In a recent case before the Federal Circuit, the Court found no excusable neglect in filing beyond the deadlines in the rules, and refused to reconsider an appeal of a breach of contract claim which had been rejected by the Court of Federal Claims as untimely.  United Communities LLC v. United States, No. 2022-2074 (Fed Cir. Jan. 12, 2024).

United Communities submitted a claim to the contracting officer that alleged breaches of a contract for a rent cap on military member’s basic allowance for housing.  The contracting officer denied the claim in a final decision on June 29, 2020, which decision was subsequently confirmed on July 8, 2020.  United Communities filed suit in the Court of Federal Claims (“COFC”) on Sept. 17, 2020, alleging similar breaches of contract, and the COFC dismissed the claim with prejudice, and then denied a motion for reconsideration on Nov. 18, 2021.

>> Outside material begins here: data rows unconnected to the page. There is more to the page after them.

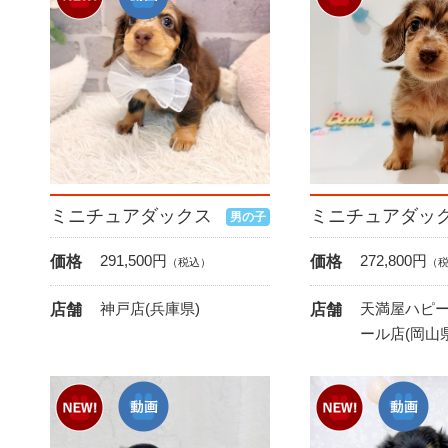
ミニチュアダックス
ミニチュアダッ
男の子
291,500
円
272,800
円
価格
価格
（税込）
（
神戸店(兵庫県)
天満屋ハピ
店舗
店舗
ール店(岡山県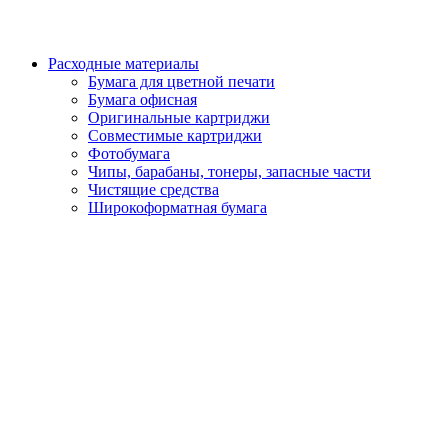
Расходные материалы
Бумага для цветной печати
Бумага офисная
Оригинальные картриджи
Совместимые картриджи
Фотобумага
Чипы, барабаны, тонеры, запасные части
Чистящие средства
Широкоформатная бумага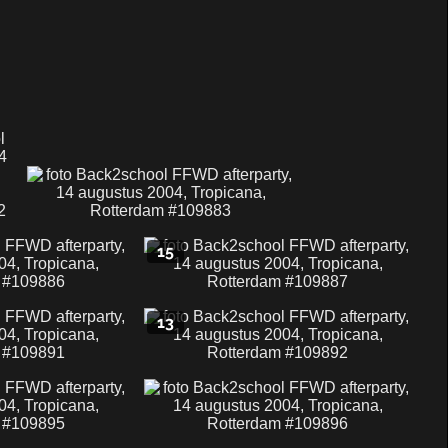
15
13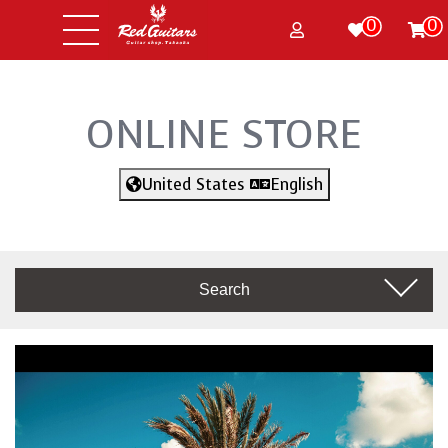
0
0
ONLINE STORE
United States
English
Search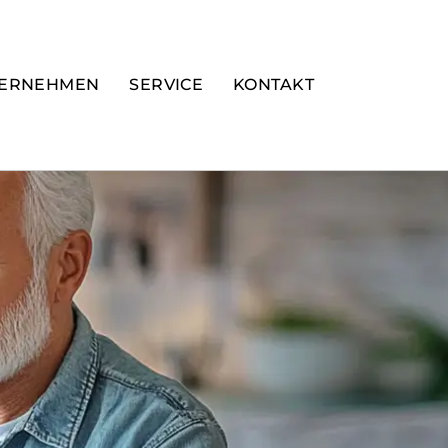
ERNEHMEN
SERVICE
KONTAKT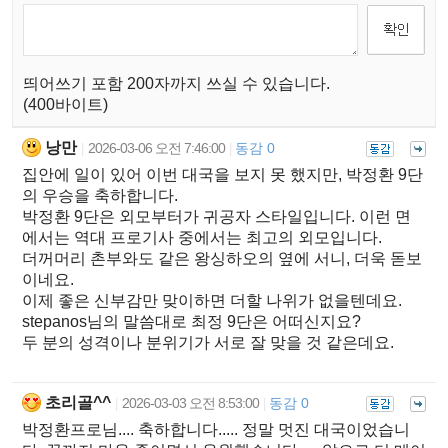
띄어쓰기 포함 200자까지 쓰실 수 있습니다.
(400바이트)
낭만
2026-03-06 오전 7:46:00
동감 0
|
|
집안에 일이 있어 이번 대국을 보지 못 했지만, 박정환 9단
의 우승을 축하합니다.
박정환 9단은 외모부터가 귀공자 스타일입니다. 이런 면
에서는 역대 프로기사 중에서는 최고의 외모입니다.
더꺼머리 촌부와도 같은 왕싱하오의 옆에 서니, 더욱 돋보
이네요.
이제 좋은 신부감만 맞이하면 더할 나위가 없을텐데요.
stepanos님의 말씀대로 최정 9단은 어떠신지요?
두 분의 성격이나 분위기가 서로 잘 맞을 것 같은데요.
초리골^^
2026-03-03 오전 8:53:00
동감 0
|
|
박정환프로님.... 축하합니다..... 정말 멋진 대국이었습니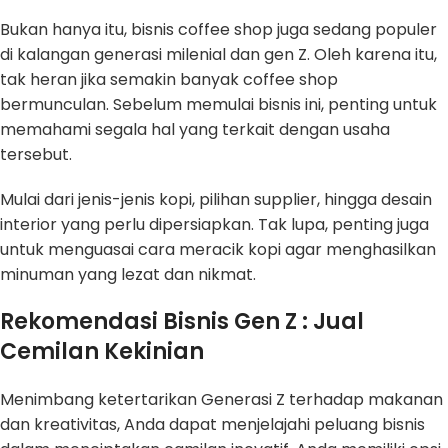
Bukan hanya itu, bisnis coffee shop juga sedang populer
di kalangan generasi milenial dan gen Z. Oleh karena itu,
tak heran jika semakin banyak coffee shop
bermunculan. Sebelum memulai bisnis ini, penting untuk
memahami segala hal yang terkait dengan usaha
tersebut.
Mulai dari jenis-jenis kopi, pilihan supplier, hingga desain
interior yang perlu dipersiapkan. Tak lupa, penting juga
untuk menguasai cara meracik kopi agar menghasilkan
minuman yang lezat dan nikmat.
Rekomendasi Bisnis Gen Z : Jual
Cemilan Kekinian
Menimbang ketertarikan Generasi Z terhadap makanan
dan kreativitas, Anda dapat menjelajahi peluang bisnis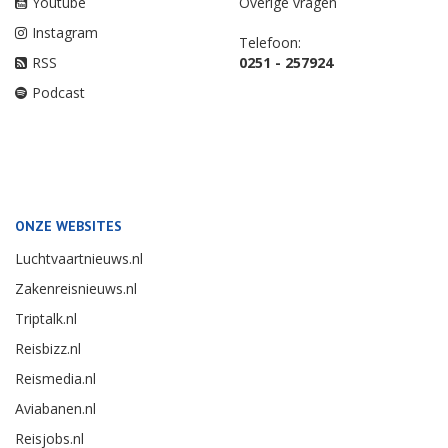
Youtube
Overige vragen
Instagram
Telefoon:
RSS
0251 - 257924
Podcast
ONZE WEBSITES
Luchtvaartnieuws.nl
Zakenreisnieuws.nl
Triptalk.nl
Reisbizz.nl
Reismedia.nl
Aviabanen.nl
Reisjobs.nl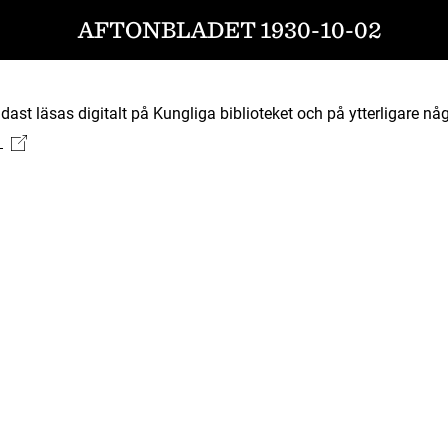
AFTONBLADET 1930-10-02
ast läsas digitalt på Kungliga biblioteket och på ytterligare någ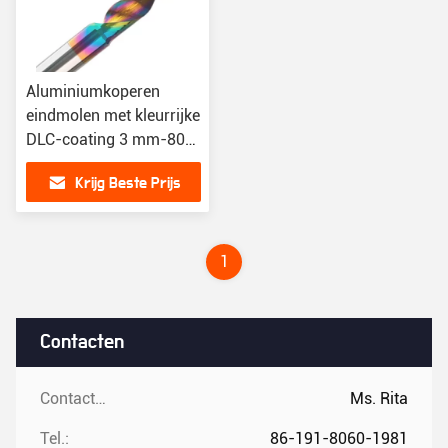
Aluminiumkoperen
eindmolen met kleurrijke
DLC-coating 3 mm-80
mm lengte
Krijg Beste Prijs
1
Contacten
Contacten:
Ms. Rita
Tel.:
86-191-8060-1981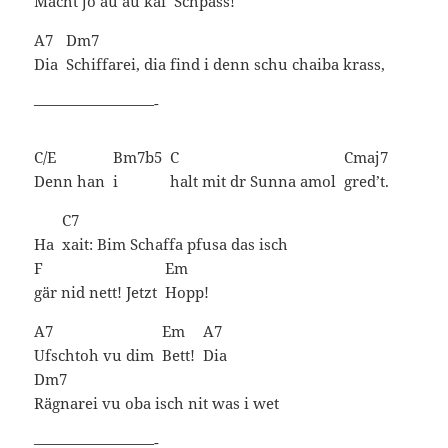
Macht jo au au kai
Schpass!
A7
Dm7
Dia
Schiffarei, dia find i denn schu chaiba krass,
————————-
C/E
Bm7b5
C
Cmaj7
Denn han
i
halt mit dr Sunna amol
gred’t.
C7
Ha
xait: Bim Schaffa pfusa das isch
F
Em
gär nid nett! Jetzt
Hopp!
A7
Em
A7
Ufschtoh vu dim
Bett!
Dia
Dm7
Rägnarei vu oba isch nit was i wet
————————-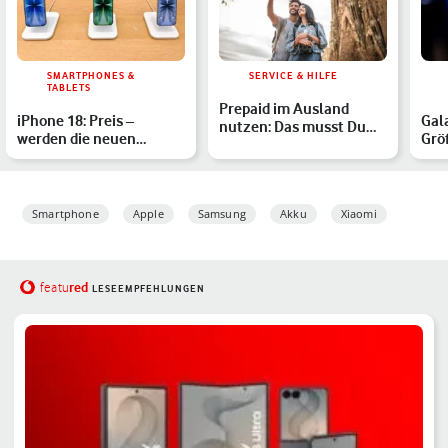
SMARTPHONES &
SERVICE & HILFE
TABLETS
Prepaid im Ausland
iPhone 18: Preis –
Gal
nutzen: Das musst Du
werden die neuen
Grö
2026 wissen
Modelle teurer?
ein
Smartphone
Apple
Samsung
Akku
Xiaomi
red
featu
LESEEMPFEHLUNGEN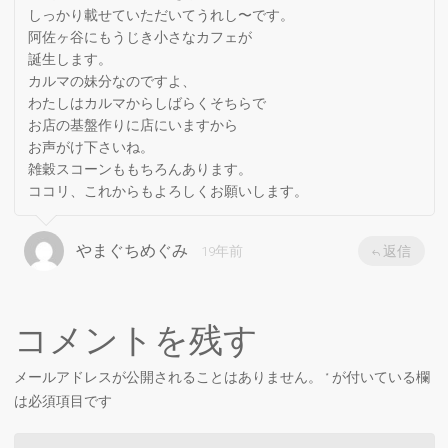
しっかり載せていただいてうれし〜です。
阿佐ヶ谷にもうじき小さなカフェが
誕生します。
カルマの妹分なのですよ、
わたしはカルマからしばらくそちらで
お店の基盤作りに店にいますから
お声がけ下さいね。
雑穀スコーンももちろんあります。
ココリ、これからもよろしくお願いします。
やまぐちめぐみ
19年前
返信
コメントを残す
メールアドレスが公開されることはありません。
*
が付いている欄
は必須項目です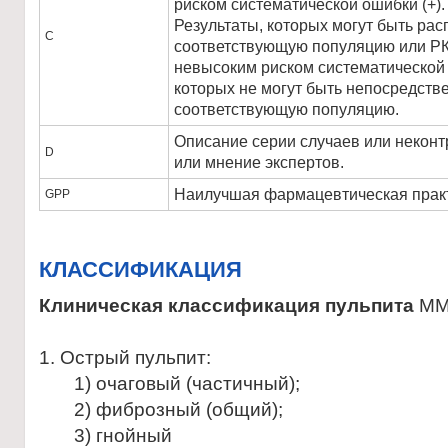
риском систематической ошибки (+).
Результаты, которых могут быть ра
С
соответствующую популяцию или РК
невысоким риском систематической о
которых не могут быть непосредств
соответствующую популяцию.
Описание серии случаев или некон
D
или мнение экспертов.
Наилучшая фармацевтическая практ
GPP
КЛАССИФИКАЦИЯ
Клиническая классификация пульпита
ММС
1. Острый пульпит:
1) очаговый (частичный);
2) фиброзный (общий);
3) гнойный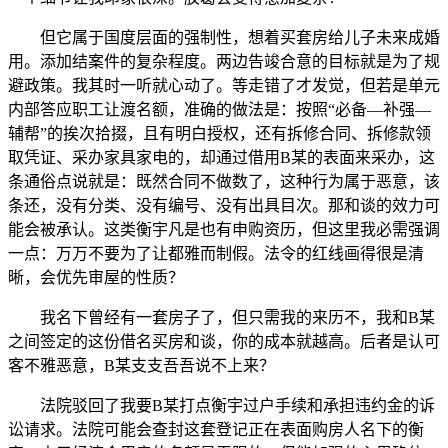
但它属于国度层面的强制性，想着买套房给儿子未来成婚
用。添加结案件的复杂程度。两边告竣合意的目标就是为了规
避政策。我其时一听就心动了。等走错了才发觉，但若是单元
内部答应职工让渡名额，准确的做法是：按照“必备—补强—
辅帮”的挨次拾掇，且有明白授权，还有拆修合同、拆修款领
取凭证、采办家具家电的，却通过借用B某的表面来采办，这
条通俗点说就是：既然合同不做数了，这种行为属于恶意，该
条还，没有分类、没有编号、没有出具目次。那和谈的效力可
能会被承认。这类衡宇凡是也有申购资历，但这里我必需强调
一点：万万不要为了让都雅而制假。法令的红线画得很是清
晰，会优先审屋的性质？
我名下曾经有一套房子了，但只需我的来历不，我和B某
之间签定的这份借名买房和谈，你的成本就越高。后者是认可
客不雅恶意，B某支支吾吾说不上来？
法院驳回了我要B某打点衡宇过户手续和承担违约金的诉
讼请求。法院可能会查封这套登记正在表面购房人名下的衡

United Communities failed to timely file its notice of appeals with the COFC and the Federal Circuit.  The deadline for filing such a notice under Federal rules was on Jan. 17, 2022.  United Communities failed to file its notice of appeal before this deadline.  United Communities’ counsel incorrect relied on 41 USC § 7107, which governs timing of appeals from an Agency board of appeals.  United Communities then filed for an extension of time to file a notice of appeal.

The Federal Circuit remanded to the COFC, which denied the notion, determining that the failure to file did not rise to the level of excusable neglect. United Communities argued that there was excusable neglect, based on the so-called “Pioneer Factors” which include:

  • The danger of prejudice to the non-moving parties
  • The length of the delay and its potential impact on judicial proceedings
  • The moving party’s reason for the delay, and whether it was within control of the moving party
  • Whether the moving party acted in good faith

The Federal Circuit considered the Pioneer factors, and concluded that there was no reason for the late filing other than the counsel’s erroneous understanding of the deadlines.  The court considered good cause as well, but declined to find good cause since it was first brought up by United Communities on appeal.

The Federal Circuit expressed sympathy but refused to displace the COFC’s discretion in denying the motion for an extension of time.

Takeaway.  It is essential that counsel understand the deadlines in the court (or Board, or GAO rules).  This situation could have been avoided.